I didn't read the whole thing, I hope you understand. But here's one sample minor oddity:
Unfortunately, the theoretically-based AMSU5 reference incidence angle of 34.99 deg. was found to cause... anomalously cold at very high terrain altitudes... compared to surrounding low-elevation areas. This problem was traced to a probable error in the theoretically calculated AMSU5 weighting function... To correct for this, we increased the AMSU5 reference Earth incidence angle by small amounts until the spurious effect on gridpoint trends over Greenland and the Himalayas was largely eliminated.
This seems rather kludgy: they find what they think is an error, but rather than fixing it, they fiddle with something else until, presumably by eye, it kinda looks OK.
* Now we know why UAH v6 is so late…
* “Dr” Roy Spencer is sad and lonely and wrong (part II)
* Death at UAH
* MSU ping-pong. Or Yo-yo. Or some word denoting here-and-then-not-here
* S+C/UAH MSU temperature trend now 0.12 oC/decade
* More satellite stuff, including explanations, a bit
WC writes: "This seems rather kludgy: they find what they think is an error, but rather than fixing it, they fiddle with something else until, presumably by eye, it kinda looks OK."
This may be true, but the move to gridpoint trends would seem to be an improvement. It also eliminated the need for limb correction per se.
I can't speak to whether theory or implementation were done correctly, but I do find the resulting large reduction in Arctic trends from V5.6 to V6 rather odd and likely to be in disagreement with most other measures of Arctic temps over the past 40 years.
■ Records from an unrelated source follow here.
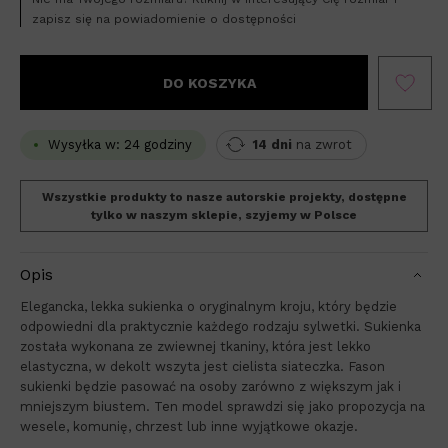
zapisz się na powiadomienie o dostępności
DO KOSZYKA
Wysyłka w: 24 godziny
14 dni
na zwrot
Wszystkie produkty to nasze autorskie projekty, dostępne
tylko w naszym sklepie, szyjemy w Polsce
Opis
Elegancka, lekka sukienka o oryginalnym kroju, który będzie
odpowiedni dla praktycznie każdego rodzaju sylwetki. Sukienka
została wykonana ze zwiewnej tkaniny, która jest lekko
elastyczna, w dekolt wszyta jest cielista siateczka. Fason
sukienki będzie pasować na osoby zarówno z większym jak i
mniejszym biustem. Ten model sprawdzi się jako propozycja na
wesele, komunię, chrzest lub inne wyjątkowe okazje.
the third and most entertaining possibility is that it’s a little bit duff and he is deliberately avoiding searching review.
I haven't read the paper either, but isn't that the most parsimonious hypothesis going in?
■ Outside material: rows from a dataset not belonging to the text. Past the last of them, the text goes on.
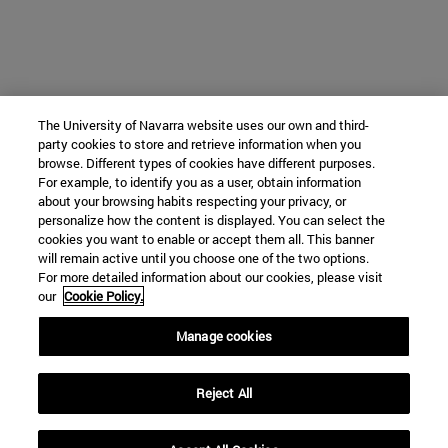
The University of Navarra website uses our own and third-
party cookies to store and retrieve information when you
browse. Different types of cookies have different purposes.
For example, to identify you as a user, obtain information
about your browsing habits respecting your privacy, or
personalize how the content is displayed. You can select the
cookies you want to enable or accept them all. This banner
will remain active until you choose one of the two options.
For more detailed information about our cookies, please visit
our
Cookie Policy.
Manage cookies
Reject All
Hm, no more NASA funding for Earth science.
But NASA has been told to find God:
"For the first time, Congress also added "the search for life's origin, evolution, distribution, and future in the universe" to NASA's official purpose."
To avoid confusing Woy with other RS 's in these parts, try adding one of his distinguishing honorifics , like
Outstanding Evangelical Climate Scieniist
Eli will provide another reason:
NASA policy requires that data sets be published in a peer reviewed journal before they can be used. The same may be true for NOAA.
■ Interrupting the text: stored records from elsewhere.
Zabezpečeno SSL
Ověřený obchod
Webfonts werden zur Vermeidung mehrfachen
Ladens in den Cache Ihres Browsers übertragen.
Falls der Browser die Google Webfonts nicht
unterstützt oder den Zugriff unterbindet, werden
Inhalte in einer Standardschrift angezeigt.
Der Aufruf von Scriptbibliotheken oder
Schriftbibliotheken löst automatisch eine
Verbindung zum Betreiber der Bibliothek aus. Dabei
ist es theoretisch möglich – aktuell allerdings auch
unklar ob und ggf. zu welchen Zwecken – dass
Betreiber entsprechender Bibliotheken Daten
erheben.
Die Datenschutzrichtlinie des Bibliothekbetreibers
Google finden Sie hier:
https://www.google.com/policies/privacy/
Moreover, if a grant renewal is coming up Roy and John need a couple of publications based on the new software (well, this one won't count so much).
I've been perusing papers on global data set revisions (ERSSTv4, RSSv3.3 etc) and thought it was normal practice to publish the methods. NOAA use UAH data. Does NOAA require publication of the methods behind a new data set version before they incorporate it?
it ain't NOAA data until there is a Batesean Climate Data Record and there ain't one for 6.0 (took forever for 5.4)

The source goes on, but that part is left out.